■ Source records
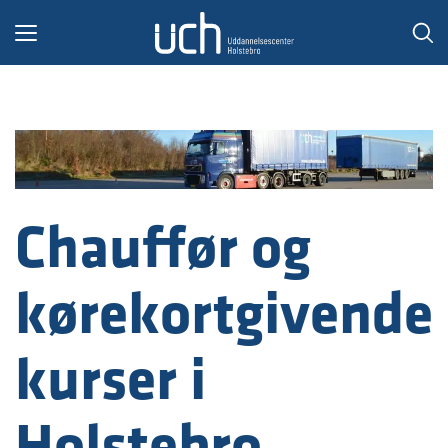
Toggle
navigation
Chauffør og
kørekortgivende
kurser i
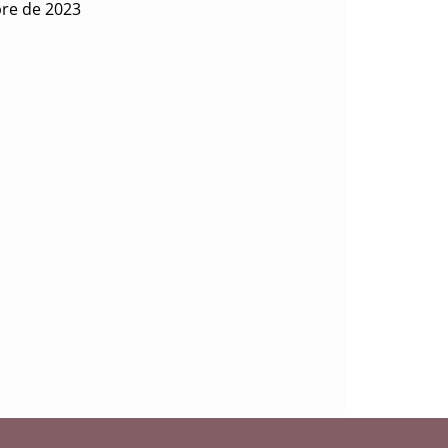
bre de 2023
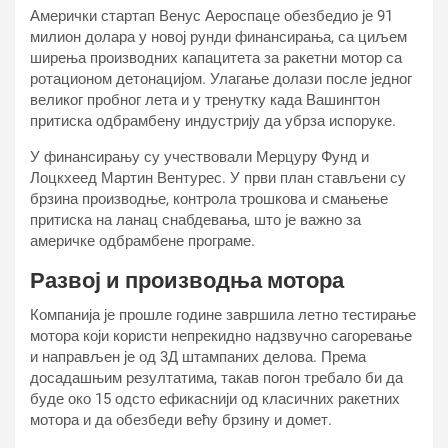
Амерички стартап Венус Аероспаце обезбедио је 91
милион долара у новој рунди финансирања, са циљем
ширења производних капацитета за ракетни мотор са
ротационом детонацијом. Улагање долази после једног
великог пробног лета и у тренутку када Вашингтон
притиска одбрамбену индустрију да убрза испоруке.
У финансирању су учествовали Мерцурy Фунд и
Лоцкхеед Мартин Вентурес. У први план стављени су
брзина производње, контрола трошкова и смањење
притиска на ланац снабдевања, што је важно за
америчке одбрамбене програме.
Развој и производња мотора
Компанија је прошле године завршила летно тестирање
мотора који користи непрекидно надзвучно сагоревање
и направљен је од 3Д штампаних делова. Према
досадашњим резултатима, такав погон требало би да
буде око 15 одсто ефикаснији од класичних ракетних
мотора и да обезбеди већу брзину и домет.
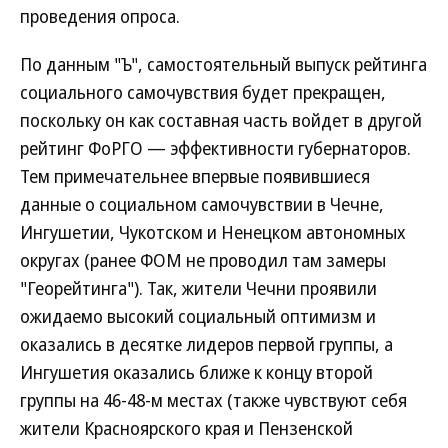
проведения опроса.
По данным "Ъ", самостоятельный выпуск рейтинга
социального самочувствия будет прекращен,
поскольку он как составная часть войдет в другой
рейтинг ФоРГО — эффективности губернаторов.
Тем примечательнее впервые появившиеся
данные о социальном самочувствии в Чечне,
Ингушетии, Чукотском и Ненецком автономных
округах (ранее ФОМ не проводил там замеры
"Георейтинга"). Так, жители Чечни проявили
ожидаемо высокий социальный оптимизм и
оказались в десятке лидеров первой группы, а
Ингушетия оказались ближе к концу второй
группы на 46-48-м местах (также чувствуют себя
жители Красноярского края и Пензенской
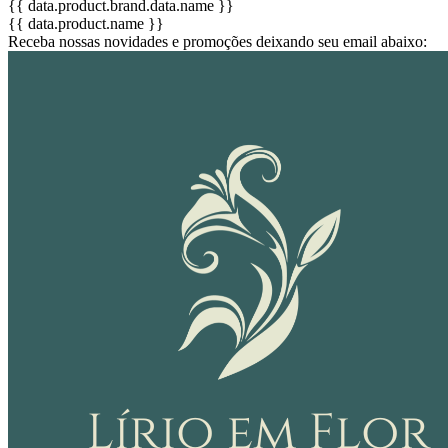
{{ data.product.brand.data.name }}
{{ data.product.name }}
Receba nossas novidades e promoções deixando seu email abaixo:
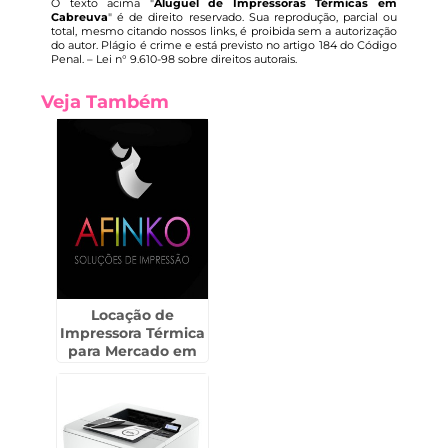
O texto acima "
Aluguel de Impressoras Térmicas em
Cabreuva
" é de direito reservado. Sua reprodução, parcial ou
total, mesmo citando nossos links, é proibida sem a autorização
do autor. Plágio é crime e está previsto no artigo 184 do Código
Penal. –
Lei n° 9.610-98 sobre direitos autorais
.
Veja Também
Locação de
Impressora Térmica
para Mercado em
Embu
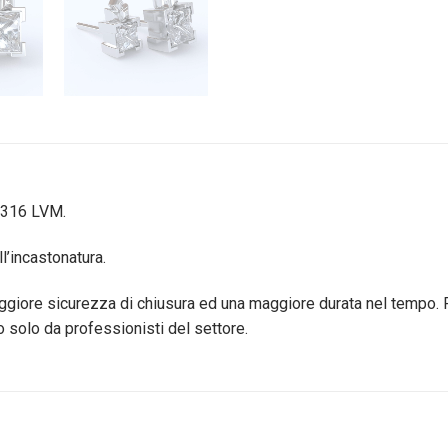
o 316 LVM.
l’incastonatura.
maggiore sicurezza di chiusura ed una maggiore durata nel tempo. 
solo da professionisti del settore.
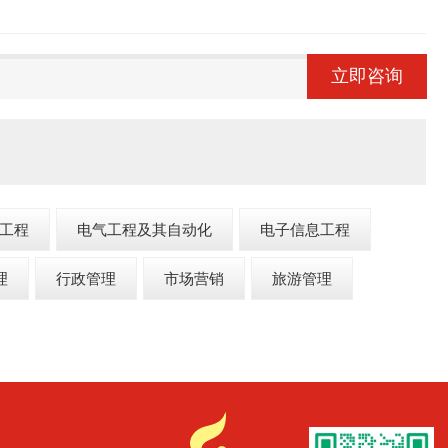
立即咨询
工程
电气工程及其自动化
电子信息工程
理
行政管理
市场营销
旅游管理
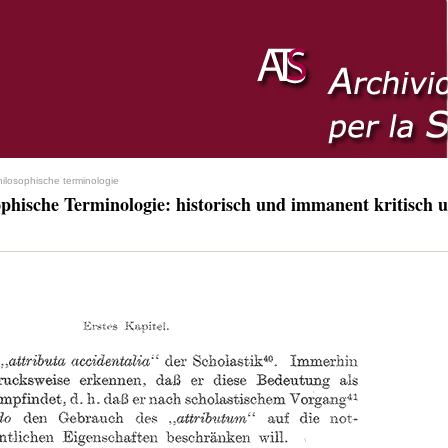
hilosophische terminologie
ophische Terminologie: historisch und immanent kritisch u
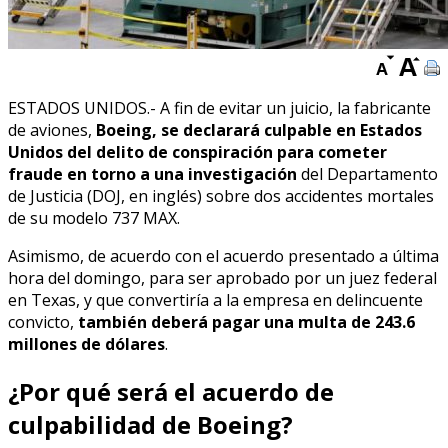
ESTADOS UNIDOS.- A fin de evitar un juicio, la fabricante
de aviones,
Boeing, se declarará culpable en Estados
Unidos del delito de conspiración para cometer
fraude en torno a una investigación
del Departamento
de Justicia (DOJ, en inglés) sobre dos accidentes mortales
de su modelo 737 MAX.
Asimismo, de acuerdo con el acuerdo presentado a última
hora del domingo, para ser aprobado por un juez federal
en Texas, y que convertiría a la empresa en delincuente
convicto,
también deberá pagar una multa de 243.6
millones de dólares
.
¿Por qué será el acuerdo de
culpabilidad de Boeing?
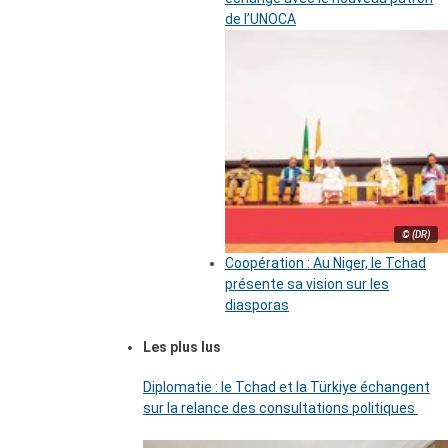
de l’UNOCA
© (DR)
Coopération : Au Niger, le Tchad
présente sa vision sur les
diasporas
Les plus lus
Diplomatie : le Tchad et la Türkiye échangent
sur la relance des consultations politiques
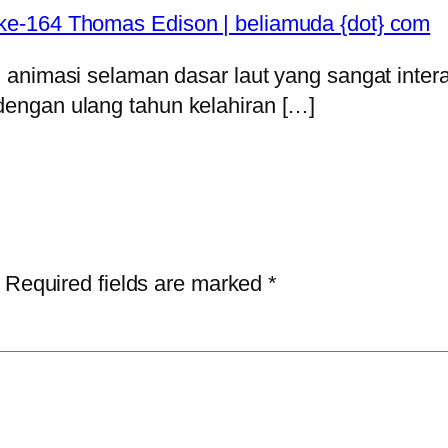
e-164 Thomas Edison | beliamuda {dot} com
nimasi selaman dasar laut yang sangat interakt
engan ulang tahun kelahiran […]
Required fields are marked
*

■ What is required
Exact copy, no pictures: write out all the records above.

■ Exercise solution
Toggle
navigation
Chauffør og
kørekortgivende
kurser i
bre de 2023
Амерички стартап Венус Аероспаце обезбедио је 91
милион долара у новој рунди финансирања, са циљем
ширења производних капацитета за ракетни мотор са
ротационом детонацијом. Улагање долази после једног
великог пробног лета и у тренутку када Вашингтон
притиска одбрамбену индустрију да убрза испоруке.
У финансирању су учествовали Мерцурy Фунд и
Лоцкхеед Мартин Вентурес. У први план стављени су
брзина производње, контрола трошкова и смањење
притиска на ланац снабдевања, што је важно за
америчке одбрамбене програме.
Развој и производња мотора
Компанија је прошле године завршила летно тестирање
мотора који користи непрекидно надзвучно сагоревање
и направљен је од 3Д штампаних делова. Према
досадашњим резултатима, такав погон требало би да
буде око 15 одсто ефикаснији од класичних ракетних
мотора и да обезбеди већу брзину и домет.
проведения опроса.
По данным "Ъ", самостоятельный выпуск рейтинга
социального самочувствия будет прекращен,
поскольку он как составная часть войдет в другой
рейтинг ФоРГО — эффективности губернаторов.
Тем примечательнее впервые появившиеся
данные о социальном самочувствии в Чечне,
Ингушетии, Чукотском и Ненецком автономных
округах (ранее ФОМ не проводил там замеры
"Георейтинга"). Так, жители Чечни проявили
ожидаемо высокий социальный оптимизм и
оказались в десятке лидеров первой группы, а
Ингушетия оказались ближе к концу второй
группы на 46-48-м местах (также чувствуют себя
жители Красноярского края и Пензенской
{{ data.product.brand.data.name }}
{{ data.product.name }}
Receba nossas novidades e promoções deixando seu email abaixo:
O texto acima "
Aluguel de Impressoras Térmicas em
Cabreuva
" é de direito reservado. Sua reprodução, parcial ou
total, mesmo citando nossos links, é proibida sem a autorização
do autor. Plágio é crime e está previsto no artigo 184 do Código
Penal. –
Lei n° 9.610-98 sobre direitos autorais
.
Veja Também
Locação de
Impressora Térmica
para Mercado em
Embu
o 316 LVM.
l’incastonatura.
maggiore sicurezza di chiusura ed una maggiore durata nel tempo. 
solo da professionisti del settore.
立即咨询
工程
电气工程及其自动化
电子信息工程
理
行政管理
市场营销
旅游管理
hilosophische terminologie
ophische Terminologie: historisch und immanent kritisch u
ESTADOS UNIDOS.- A fin de evitar un juicio, la fabricante
de aviones,
Boeing, se declarará culpable en Estados
Unidos del delito de conspiración para cometer
fraude en torno a una investigación
del Departamento
de Justicia (DOJ, en inglés) sobre dos accidentes mortales
de su modelo 737 MAX.
Asimismo, de acuerdo con el acuerdo presentado a última
hora del domingo, para ser aprobado por un juez federal
en Texas, y que convertiría a la empresa en delincuente
convicto,
también deberá pagar una multa de 243.6
millones de dólares
.
¿Por qué será el acuerdo de
culpabilidad de Boeing?
de l’UNOCA
© (DR)
Coopération : Au Niger, le Tchad
présente sa vision sur les
diasporas
Les plus lus
Diplomatie : le Tchad et la Türkiye échangent
sur la relance des consultations politiques
e-164 Thomas Edison | beliamuda {dot} com
nimasi selaman dasar laut yang sangat interakt
engan ulang tahun kelahiran […]
Required fields are marked
*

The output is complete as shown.